◆ DIRECTIONS FOR THIS TASK ◆
Below are the records. Retype exactly the lines between the lines holding "(15%, 5 Votes)" and "(3%, 1 Votes)", inclusive.

◆ Items from a data source ◆
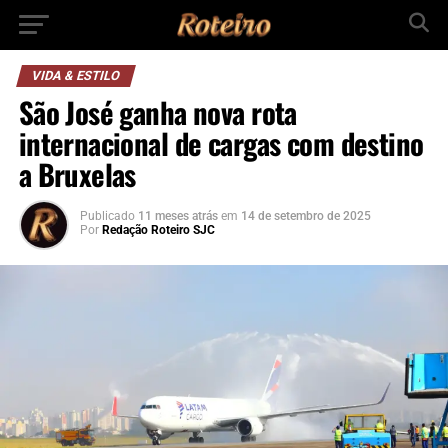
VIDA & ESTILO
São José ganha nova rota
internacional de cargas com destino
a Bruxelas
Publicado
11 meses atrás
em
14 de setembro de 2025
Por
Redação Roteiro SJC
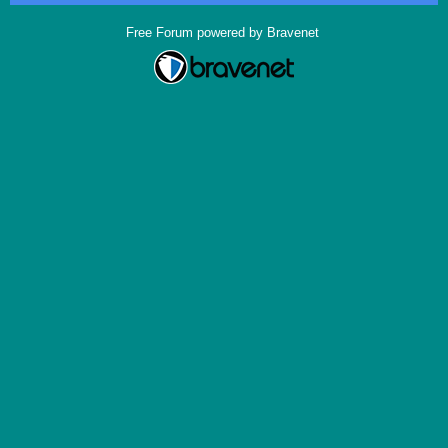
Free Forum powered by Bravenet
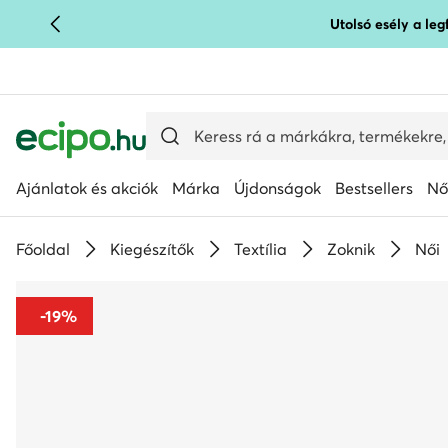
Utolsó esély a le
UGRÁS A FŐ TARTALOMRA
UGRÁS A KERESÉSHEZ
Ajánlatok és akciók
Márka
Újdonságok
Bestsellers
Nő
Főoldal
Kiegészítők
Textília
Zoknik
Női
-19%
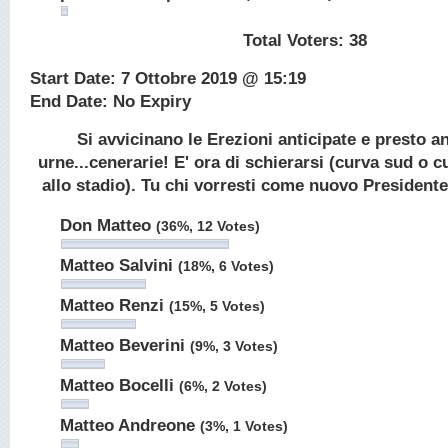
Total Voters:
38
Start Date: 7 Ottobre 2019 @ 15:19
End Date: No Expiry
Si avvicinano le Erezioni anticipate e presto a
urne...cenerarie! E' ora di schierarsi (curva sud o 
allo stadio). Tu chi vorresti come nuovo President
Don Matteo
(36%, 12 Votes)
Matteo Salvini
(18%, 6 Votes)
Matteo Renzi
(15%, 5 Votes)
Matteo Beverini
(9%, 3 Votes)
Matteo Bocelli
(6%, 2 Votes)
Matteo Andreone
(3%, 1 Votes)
--
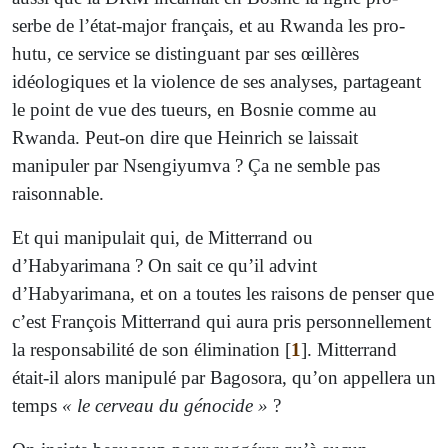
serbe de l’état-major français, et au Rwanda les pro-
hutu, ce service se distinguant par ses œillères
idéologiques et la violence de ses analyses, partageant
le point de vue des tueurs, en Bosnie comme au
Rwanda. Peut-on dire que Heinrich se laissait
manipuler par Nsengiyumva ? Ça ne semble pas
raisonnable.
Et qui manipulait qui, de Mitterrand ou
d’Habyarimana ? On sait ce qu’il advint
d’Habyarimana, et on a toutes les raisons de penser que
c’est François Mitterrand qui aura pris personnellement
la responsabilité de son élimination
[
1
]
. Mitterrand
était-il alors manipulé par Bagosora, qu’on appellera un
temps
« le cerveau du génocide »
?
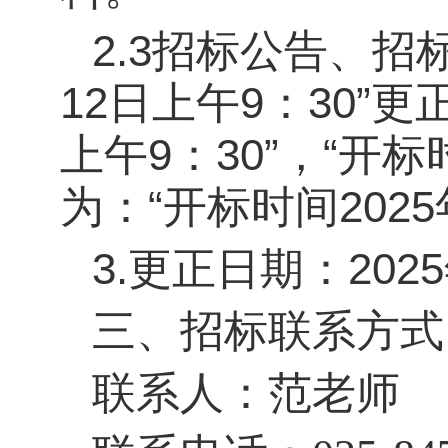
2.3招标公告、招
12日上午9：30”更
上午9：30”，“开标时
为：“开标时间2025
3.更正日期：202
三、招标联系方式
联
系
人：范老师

◆ THE ANSWER ◆
(15%, 5 Votes)
Matteo Beverini
(9%, 3 Votes)
Matteo Bocelli
(6%, 2 Votes)
Matteo Andreone
(3%, 1 Votes)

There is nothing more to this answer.